A Cheddar cheese sandwich

I have appeared on a podcast.

Or more accurately, a simulacrum, an impression, a version of myself has appeared on a pod. In short, I have been impersonated on a podcast. 

Podcasts in Sweden have a reputation for getting into hot water. There was the famous Kringlan incident which was the downfall of one of Sweden's most popular podcasts, Alla Mina Kamrater. More recently, Janne Westerlund threatened to sue AMK morgon for defamation. So with that in mind and to make sure this never happens again, I am planning to sue!

I should add. I'm not doing this for me, but for the good people of Cheddar and their famous cheese! I should also add that I haven't really thought the practicalities of the lawsuit through. But nonetheless, Albin Olsson! It's time to get lawyered up! You're going to court!

In the latest episode of 80 Väldigt Goda Mackor (80 Really Delicious Sandwiches) presented by Albin Olsson and David Sundin, Albin does me, yours truly, Ben Kersley.  Give it a listen here (It should start in the right place but otherwise, skip to 2 minutes in) . I will concede that Albin's impression of me is good, and yes, funny. But I will still defend the honour of Cheddar cheese!

The premise of the show is that over eighty weeks they work through a cookbook by the (now mildly disgraced) family favourite TV presenter Lasse Kronér, in which he reveals how to make and enjoy..... you guessed it... 80 really nice sandwiches. 

There is a backstory to my cheesy beef with Albin:  Last year when Albin was performing at LKPG HA HA!  and he ordered a bacon and cheddar burger. His misinformed way of saying Cheddar was too much to bear, so in a helpful, pedagogical and yes, perhaps a little patronising way, I helped him out and told him how it should be pronounced. I may have also made a point of talking about it onstage. I may have been on the hunt for cheap laughs from my home crowd to hammer home my point. But there is no excuse for the mispronunciation of one of the world's best known, and dare I say it, most delicious of cheeses. 

Inevitably, the subject of cheese comes up now and again in their sandwich-based podcast and in episode 56, Albin mentions that most English of cheeses, Cheddar. My words on the subject obviously still haunt him which I will take as an intellectual and emotional triumph. I know it. He knows it .. but despite him knowing that I am right, he is still hiding behind his so called 'opinion' about his so called 'right' to pronounce Cheddar and which way he pleases. I pity the poor fool. 

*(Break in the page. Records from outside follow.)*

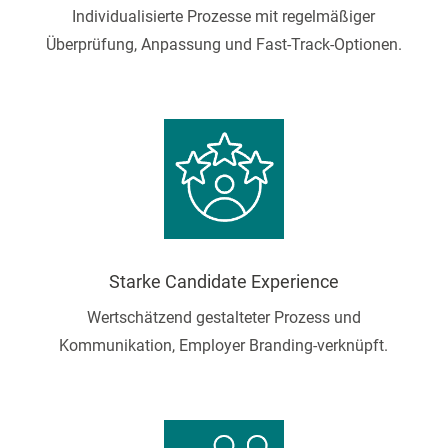
Individualisierte Prozesse mit regelmäßiger
Überprüfung, Anpassung und Fast-Track-Optionen.
Starke Candidate Experience
Wertschätzend gestalteter Prozess und
Kommunikation, Employer Branding-verknüpft.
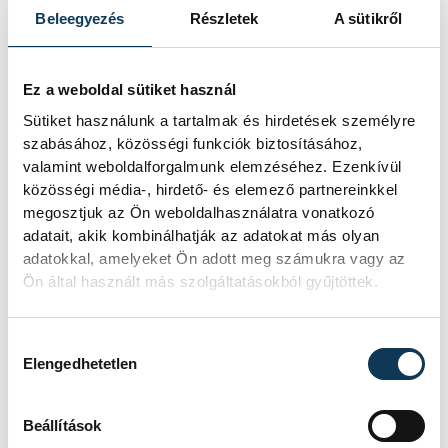
Az ültetőedények mérete és anyaga
Beleegyezés
Részletek
A sütikről
kulcsfontosságú, hiszen a kiszáradt
gyökérzet azonnal elveszíti a párologtató
Ez a weboldal sütiket használ
képességét. Ha a talaj kiszárad, a
Sütiket használunk a tartalmak és hirdetések személyre
hűtőhatás megszűnik, és a növények
szabásához, közösségi funkciók biztosításához,
vegetálni kezdenek. Érdemes világos színű,
valamint weboldalforgalmunk elemzéséhez. Ezenkívül
duplafalú kaspókat választani, mert ezek
közösségi média-, hirdető- és elemező partnereinkkel
megosztjuk az Ön weboldalhasználatra vonatkozó
kevesebb hőt nyelnek el, és hatékonyan
adatait, akik kombinálhatják az adatokat más olyan
megóvják a gyökérzónát a forró betonból
adatokkal, amelyeket Ön adott meg számukra vagy az
áradó hőtől, így a növényi klíma stabilan
Ön által használt más szolgáltatásokból gyűjtöttek.
működhet.
Hozzájárulás kiválasztása
Elengedhetetlen
Írtuk már korábban, de újra jelezzük: az
öntözés ideális időpontja a kora reggel,
Beállítások
amikor a párolgási veszteség még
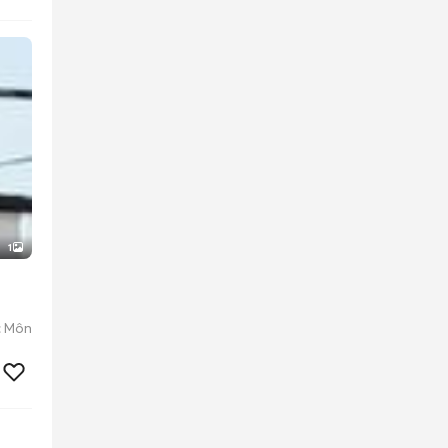
1
c Môn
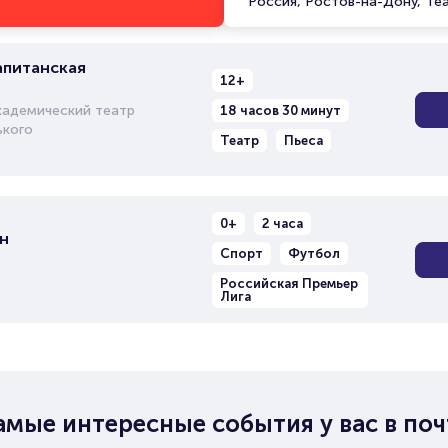
Россия, Ростов-на-Дону, Те
апитанская
12+
кадемический театр
18 часов 30 минут
ького
Театр
Пьеса
0+
2 часа
н
Спорт
Футбол
Российская Премьер
Лига
амые интересные события у вас в поч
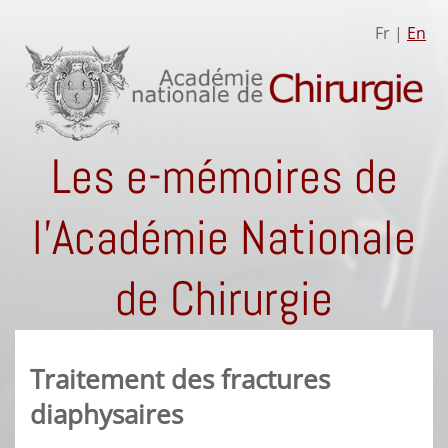
Fr |
En
Les e-mémoires de
l'Académie Nationale
de Chirurgie
Traitement des fractures
diaphysaires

I have, after all, been to Cheddar and eaten their cheese. I think I know how to say it. Besides, what could be more English than a nice slice of the pride of Somerset on a little Jacob's Cream Cracker and perhaps with a little bit of Branstons Pickle. (Mouths watering!) I've been eating this stuff since I was a babe in arms! 

The least he could do is learn how to pronounce the name of the cheese properly. But no, for Albin Olsson he feels the need to butcher the simple poetry of those seven letters, C H E D D A R. Turning them into something wholly unrecognisable and making the name of the first cheese that, along with Red Leicester and Wensleydale, most English kids learn. It's a cheese close to the heart of any true Englishman and the staple of any packed lunch worth its salt. Albin takes a thing of beauty and life giving nutrition and makes it sound like fingers scraping down a blackboard.  

For some reason, he thinks it is pronounced similarly to the sound of a camel clearing its throat then choking on whatever it happens to be chewing at the time.

There are few things that I feel the need to stand up for in this life, few fights that I am prepared to take, but the pronunciation of one of the staples of my diet is one of them. I feel for you Cheddar. I like your Gorge and I love your cheese! And I have visited you and snaffled your free samples in your tourist shops on many occasions. So I am ready, if you are ready. Let's tale Olsson out! We can do this! 

My advice to Albin is to get this one out of the way and concede he is wrong, It may seem I am being tough about this, but I am worried that one day he will come head to head with the people of Gouda, Gruyère or Camembert.

And the Dutch, Swiss and French won't be nearly as forgiving.